At the hearing the Liquidation Trustee revised the requested relief. The amount of fees in the Notice is $61,972.50. At the hearing on the Notice of additional sanction, the Liquidation Trustee, through counsel, reduced the amount to $57,004 to remove charges for responding to Grossman's motion to withdraw the reference and charges for getting the compromise with Gertrude Gordon approved that would likely have been incurred even if no objection to the compromise had been filed by Grossman.
This is a core proceeding pursuant to 28 U.S.C. § 157(b)(2)(A) and (0) over which this Court has jurisdiction and the authority to enter final judgment. See 28 U.S.C. § 157; General Order No. 2012-7, Memorandum of Opinion and Order denying Motion to Withdraw Reference, dated February 8, 2013, Case 5:13 mc 00008-BYP (N.D. Ohio 2013).
In reaching its decision, the Court considered all admitted evidence presented to it including, but not limited to, the testimony of the Liquidation Trustee, Louise Mazur and Grossman.
In the renewed sanctions motion, the Liquidation Trustee sought sanctions pursuant to the Court's inherent power, 11 U.S.C. § 105 and 28 U.S.C. § 1927. On January 15, 2013, this Court conducted an evidentiary hearing with respect to the request for sanctions against Grossman, including a request that Grossman be required to pay into the estate an amount of money equal to the attorneys' fees incurred by the Liquidation Trustee in responding to Grossman's ceaseless and ultimately baseless efforts to have a claim recognized in this chapter 11 case. I found the requested relief appropriate in this instance and determined that such an award would serve the dual purpose of (1) deterring future disregard of the minimum standards required under 28 U.S.C. § 1927 and (2) making up some of the value lost to the holders of legitimate claims in this case.
In the Notice currently pending before the Court, the Liquidation Trustee seeks to supplement the amount of the sanction in light of activity that took place in relation to the hearings on the renewed sanctions motion and responding to additional pleadings filed thereafter.
FINDINGS OF FACT
Counsel for the Liquidation Trustee charge hourly rates that are reasonable and in line with the prevailing market rates charged by attorneys of comparable skill, reputation and experience within the Northern District of Ohio.
The actions of Grossman throughout the pendency of this case rise to the level of vexatious conduct designed to delay, multiply and increase the cost of the proceedings in this case. It is not one particular filing or the actions of Grossman in one hearing during the pendency of this case. Instead, it is the pervasive and constant behavior of Grossman over the course of the four plus years since he was admitted pro hac vice to this Court. The conduct of Grossman that is the basis for this Court's issuance of sanctions is detailed in the Court's March 28, 2013 Opinion. The conduct taking place after that date has been consistent with his prior patterns and is detailed herein.

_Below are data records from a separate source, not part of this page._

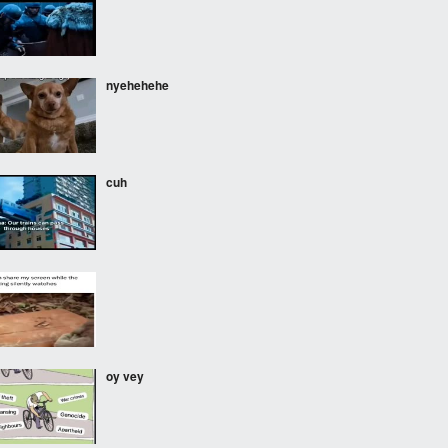
nyehehehe
cuh
oy vey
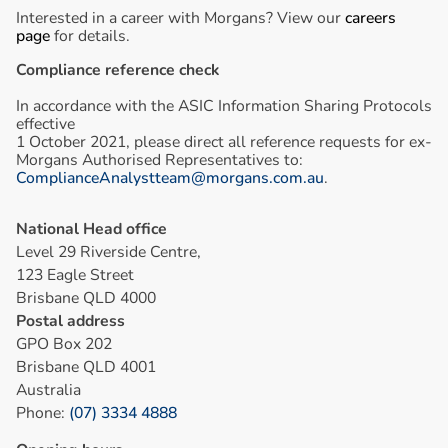
Interested in a career with Morgans? View our
careers
page
for details.
Compliance reference check
In accordance with the ASIC Information Sharing Protocols
effective
1 October 2021, please direct all reference requests for ex-
Morgans Authorised Representatives to:
ComplianceAnalystteam@morgans.com.au
.
National Head office
Level 29 Riverside Centre,
123 Eagle Street
Brisbane QLD 4000
Postal address
GPO Box 202
Brisbane QLD 4001
Australia
Phone:
(07) 3334 4888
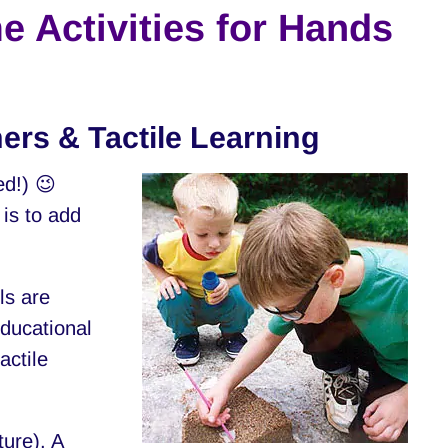
e Activities for Hands
ners & Tactile Learning
ed!) 😉
 is to add
ls are
educational
actile
ture). A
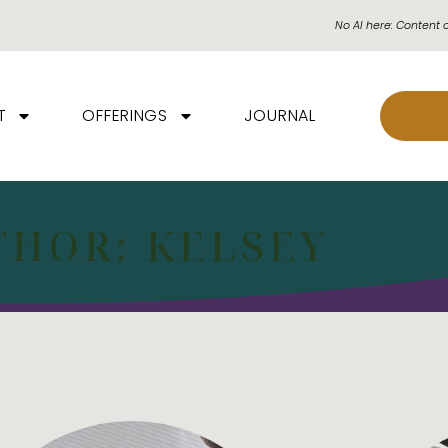
No AI here: Content 
T
OFFERINGS
JOURNAL
THOR:
KELSEY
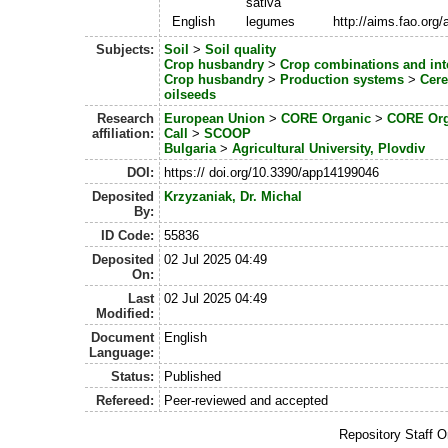
sativa
English
legumes
http://aims.fao.org
Subjects:
Soil
>
Soil quality
Crop husbandry
>
Crop combinations and int
Crop husbandry
>
Production systems
>
Cere
oilseeds
Research
European Union
>
CORE Organic
>
CORE Org
affiliation:
Call
>
SCOOP
Bulgaria
>
Agricultural University, Plovdiv
DOI:
https:// doi.org/10.3390/app14199046
Deposited
Krzyzaniak, Dr. Michal
By:
ID Code:
55836
Deposited
02 Jul 2025 04:49
On:
Last
02 Jul 2025 04:49
Modified:
Document
English
Language:
Status:
Published
Refereed:
Peer-reviewed and accepted
Repository Staff 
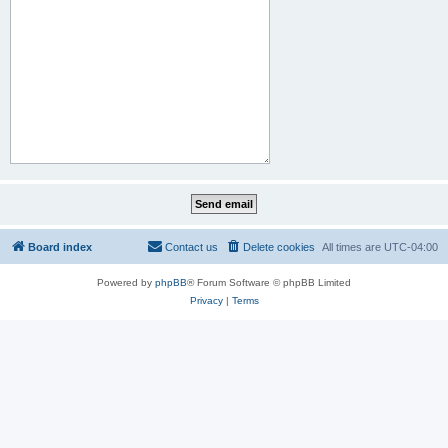
Board index
Contact us
Delete cookies
All times are
UTC-04:00
Powered by
phpBB
® Forum Software © phpBB Limited
Privacy
|
Terms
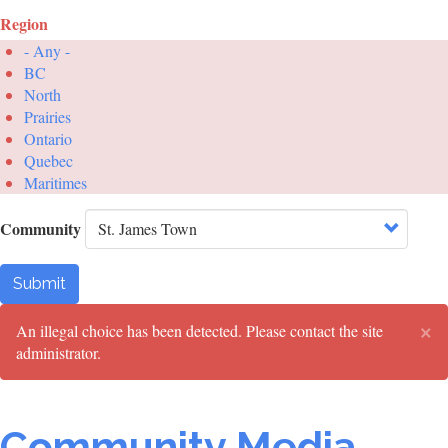
Region
- Any -
BC
North
Prairies
Ontario
Quebec
Maritimes
Community
Submit
×
Error
An illegal choice has been detected. Please contact the site
administrator.
message
Community Media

The Liquidation Trustee filed his renewed motion for sanctions against Grossman and Gertrude Gordon on December 11, 2012 [Docket # 953]. The hearing on the renewed motion for sanctions was scheduled for January 15, 2013.
The renewed sanctions motion is a summary and update of the filings from October 21, 2009 through February 10, 2010 relating to the request for sanctions against Grossman and/or Gertrude Gordon, e.g., Docket ## 598, 609, 638, 644. Grossman has argued that the renewed sanctions motion was not filed timely. The renewed sanctions motion was filed within 14 days after the expiration of the stay of the Sixth Circuit's mandate. Therefore, the Court finds that the deadline as set by this Court, not by rule or statute, was met by the Liquidation Trustee. The renewed sanctions motion was filed timely.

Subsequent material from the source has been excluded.